Replisome Stress Response. The genomic DNA are susceptible to various endogenous and environment assaults. Damages on DNA can slow down or block replication progression and induce replication stress response. Enzymes within a replisome will be the first to hit any DNA roadblock. How a replisome reorganizes in response to different roadblocks and signals for replication stress remain elusive. Moreover, replisome has evolved amazing abilities to circumvent DNA roadblocks and reassume DNA synthesis downstream, leaving the lesions repaired post-replicationally. With the simple model replisome from Bacteriophage T7, we hope to uncover the structural basis of how a replisome response to and traverse different roadblocks on DNA.
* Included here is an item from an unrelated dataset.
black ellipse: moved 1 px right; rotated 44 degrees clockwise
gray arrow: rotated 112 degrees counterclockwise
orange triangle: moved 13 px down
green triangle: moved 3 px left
Helicase Translocation. Helicases are chemo-mechanical motors that couple the energy from ATP hydrolysis to DNA translocation. They can separate double-stranded DNA or RNA, anneal single strands to a duplex, remove proteins on DNA or RNA, and remodel replication fork, Holliday junction and chromatin structures. Corresponding to their diverse functions, helicases are with different substrate preference, mechanistic properties and molecular organizations. We studies helicases in DNA replication and replication stress response. We would like to learn the structural basis of their energy coupling, translocation, and regulation.
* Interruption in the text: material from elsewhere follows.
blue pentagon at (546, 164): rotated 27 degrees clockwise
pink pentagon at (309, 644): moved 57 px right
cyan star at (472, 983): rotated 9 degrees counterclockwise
Mg2+-Dependent DNA Synthesis and Degradation. Magnesium ions (Mg2+) are essential co-factors for many enzymes in nucleic acid metabolism. Mg2+ can bridge negatively charged substrates, stabilize transition states, and promote hydroxyl group deprotonation and nucleophilic attack. For decades, two Mg2+ ions have been proposed to be required and sufficient for the catalysis of polymerases and many nucleases. We have observed the human DNA polymerase η catalysis with time-resolved crystallography. Surprisingly, we found the capture of a transiently bound third Mg2+ ion during the chemical reaction. Similarly, transiently bound Mg2+ ion was subsequently reported in other polymerases and nucleases that were thought to be two-Mg2+-ion-dependent. We are further exploring the role of the transiently bound Mg2+ during polymerase catalysis, nucleotide misincorporation and nucleoside-analog drug inhibition.